Sound familiar, humans?
As Paul Ehrlich, author of The Population Bomb, pointed out, “Whatever your cause, it will be a lost cause without population control.”
That sentiment was echoed by an outspoken Facebook friend, Stephanie Theisen, “EVERYTHING that is wrong today stems from human OVERPOPULATION. This is a subject that MUST be faced. Immediate child bearing restrictions have to be implemented, like decades ago. The Earth is full of destructive, greedy, narcissistic humans, we are not miracles, we are a virulent cancer.”
“You can only spend so much time alerting people to a problem. After that, they do their own thing.”

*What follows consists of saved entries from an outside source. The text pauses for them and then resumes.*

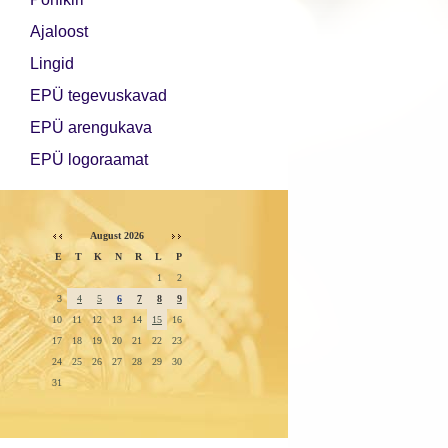
Ajaloost
Lingid
EPÜ tegevuskavad
EPÜ arengukava
EPÜ logoraamat
August 2026
E
T
K
N
R
L
P
1
2
3
4
5
6
7
8
9
10
11
12
13
14
15
16
17
18
19
20
21
22
23
24
25
26
27
28
29
30
31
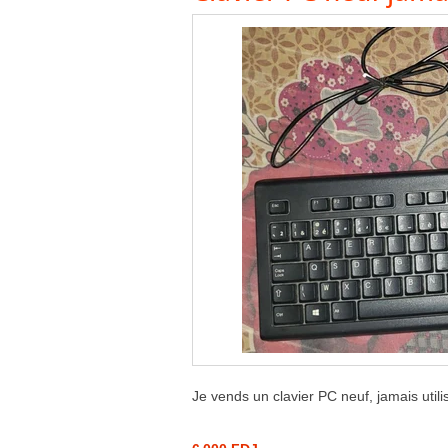
Je vends un clavier PC neuf, jamais utilis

That quote from Paul Ehrlich in a National Wildlife article titled, “What Ever Happened to the Population Bomb?” could refer to so many other environmental issues. It also speaks to numerous related issues people have worked on for years, such as: the myriad of reasons people should embrace veganism; that feeding antibiotics to livestock is creating superbugs; or that encouraging people to make sport of killing animals puts our very society at risk.
But the fact that most folks are inclined to do their own thing despite warnings from scientists or pleas from the compassionate few shouldn’t discourage good people from spreading the word. “The Population Bomb” sold 20 million copies and educated an entire generation about “…the rise to total dominance of a single species: man,” as Ehrlich put it.

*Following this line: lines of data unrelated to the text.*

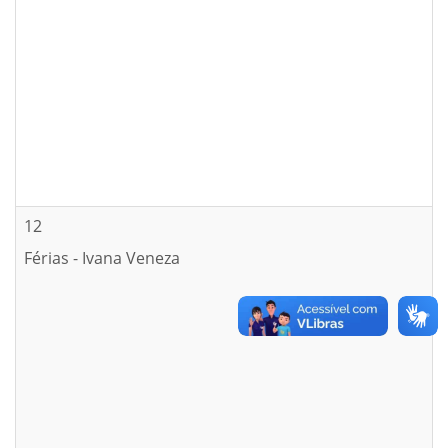
12
Férias - Ivana Veneza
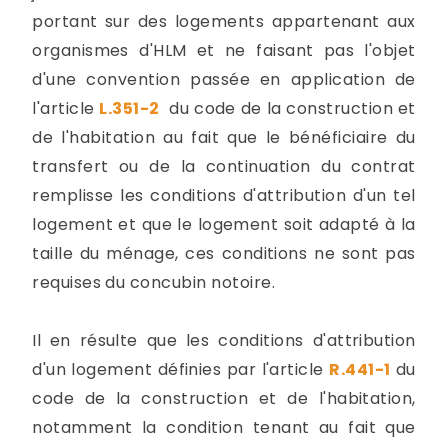
portant sur des logements appartenant aux
organismes d'HLM et ne faisant pas l'objet
d'une convention passée en application de
l'article
L.351-2
du code de la construction et
de l'habitation au fait que le bénéficiaire du
transfert ou de la continuation du contrat
remplisse les conditions d'attribution d'un tel
logement et que le logement soit adapté à la
taille du ménage, ces conditions ne sont pas
requises du concubin notoire.
Il en résulte que les conditions d'attribution
d'un logement définies par l'article
R.441-1
du
code de la construction et de l'habitation,
notamment la condition tenant au fait que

Though the vast majority may be happy to tune out (“as long as they have their sports channels and pizza deliveries,” to quote fellow anti-hunter, Peter Muller), there will always be the magnanimous and informed few working to secure a better world for all. Ultimately, it’s up to the majority to finally decide that the continued existence of this living planet takes priority over “their own thing.”